Pile E (Practice Test)
Questions that were left unaddressed because the student ran out of time during the assessment.
Exploratory Data Analysis (EDA)
The essential diagnostic phase used to check if a dataset meets the necessary assumptions required for a hypothesis test.
Null Hypothesis (H0)
The hypothesis stating that a treatment has no effect and the sample mean will not differ significantly from the population mean (e.g., μ=28).

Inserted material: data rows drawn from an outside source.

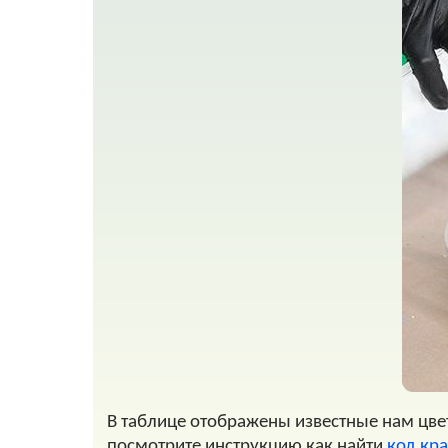
В таблице отображены известные нам цвет
посмотрите инструкцию как найти
код кр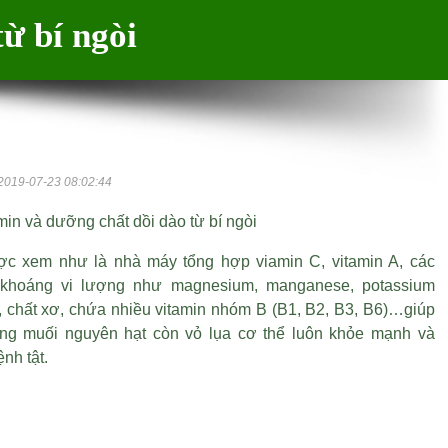
ừ bí ngòi
2019-07-23 08:02:44
in và dưỡng chất dồi dào từ bí ngòi
ợc xem như là nhà máy tổng hợp viamin C, vitamin A, các
 khoáng vi lượng như magnesium, manganese, potassium
g, chất xơ, chứa nhiều vitamin nhóm B (B1, B2, B3, B6)…giúp
ang muối nguyên hạt còn vỏ lụa
cơ thể luôn khỏe mạnh và
ệnh tật.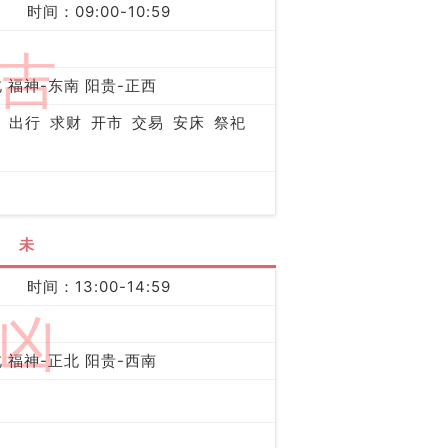
时间：09:00-10:59
吉
 福神-东南 阳贵-正西
出行
求财
开市
交易
安床
祭祀
未
时间：13:00-14:59
凶
 福神-正北 阳贵-西南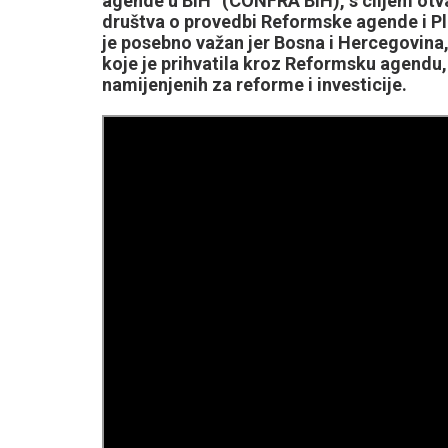
agende u BiH“ (CONFRA BiH), s ciljem otvar
društva o provedbi Reformske agende i Pla
je posebno važan jer Bosna i Hercegovina
koje je prihvatila kroz Reformsku agendu, 
namijenjenih za reforme i investicije.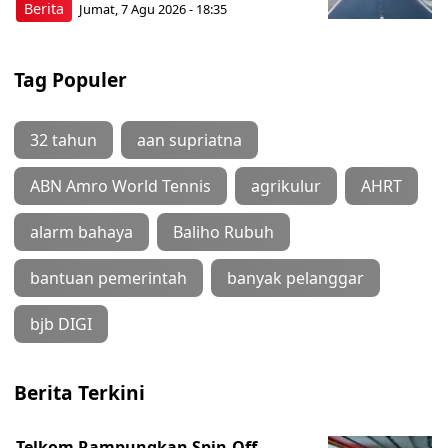
Berita
Jumat, 7 Agu 2026 - 18:35
Tag Populer
32 tahun
aan supriatna
ABN Amro World Tennis
agrikulur
AHRT
alarm bahaya
Baliho Rubuh
bantuan pemerintah
banyak pelanggar
bjb DIGI
Berita Terkini
Telkom Rampungkan Spin-Off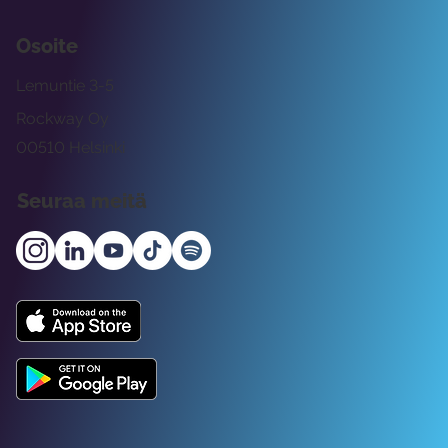
Osoite
Lemuntie 3-5
Rockway Oy
00510 Helsinki
Seuraa meitä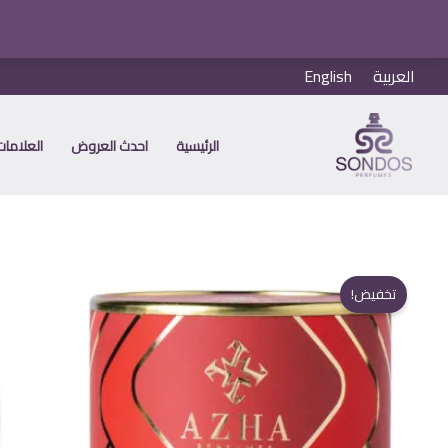
خطي
العربية
English
لى
لمحتوى
الرئيسية
احدث العروض
العلامات 
تخفيض!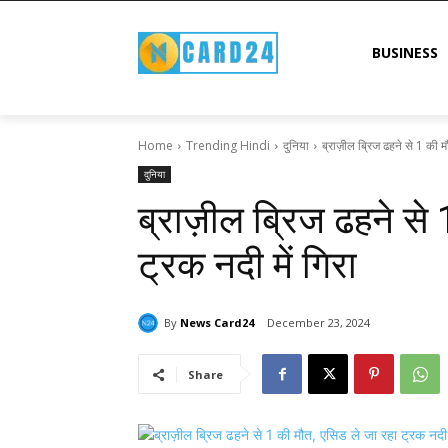
BUSINESS
Home
Trending Hindi
दुनिया
ब्राज़ील ब्रिज ढहने से 1 की 
दुनिया
ब्राज़ील ब्रिज ढहने से
ट्रक नदी में गिरा
By
News Card24
December 23, 2024
Share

Alternative Hypothesis (H1)
The hypothesis stating that a treatment has a significant effect and the sample mean will be significantly different from the population mean (e.g., μ=28).
Population
The large group of individuals that a scientific study is intended to apply to.
Sample
The specific, smaller group of people who participate in a study to generate scientific data.
Parameter
A numerical value that describes a population, typically represented by Greek letters such as μ, σ2, or σ.
Statistic
A numerical value that describes a sample, typically represented by Latin letters such as M or xˉ, s2, or s.
Standard Error
The standard deviation of the Sampling Distribution of the Mean, indicating how much the sample mean is expected to miss the true population mean.
Point Estimate
A single value, such as a sample mean, used as a best guess for the true population average.
95% Confidence Level
The accepted compromise in psychology between confidence and utility, meaning 95 out of 100 intervals created using this method are expected to capture the true population mean.
Z-score (multiplier)
A standardized measure of distance; in a normal distribution, taking approximately 1.96 steps in both directions from the center captures 95% of the area.
Parametric Assumptions
The criteria required for parametric tests, including normally distributed data, interval data, and independent design.
Interval Data
Data where the distance between numbers represents equal amounts of the construct being measured, such as standardized test scores or reaction times.
Skewness
A measure of symmetry in a distribution; positive values indicate a pile-up on the left, while negative values indicate a pile-up on the right.
Kurtosis
A measure of the peakedness of a distribution; positive values indicate a pointy, heavy-tailed distribution, while negative values indicate a flat, light-tailed distribution.
Q-Q Plot
A Quantile-Quantile plot that maps observed data against a theoretical perfectly normal diagonal line to visually check for alignment with normality.
Interquartile Range (IQR)
The central 50% of the data, calculated as Q3−Q1, representing the distance between the 25th and 75th percentiles.
Mild Outlier
An observation that falls between 1.5×IQR and 3×IQR away from the upper or lower hinges of a boxplot.
Extreme Outlier
An observation that falls more than 3×IQR away from the upper (Q3) or lower (Q1) hinges.
Shapiro-Wilk Test
A formal statistical test for normality recommended for small sample sizes where N<50.
Kolmogorov-Smirnov Test
A formal statistical test for normality recommended for larger sample sizes where N≥50.
Significant Normality Test Result (p < .05)
Indicates that the sample distribution is significantly different from a normal distribution (i.e., non-normal).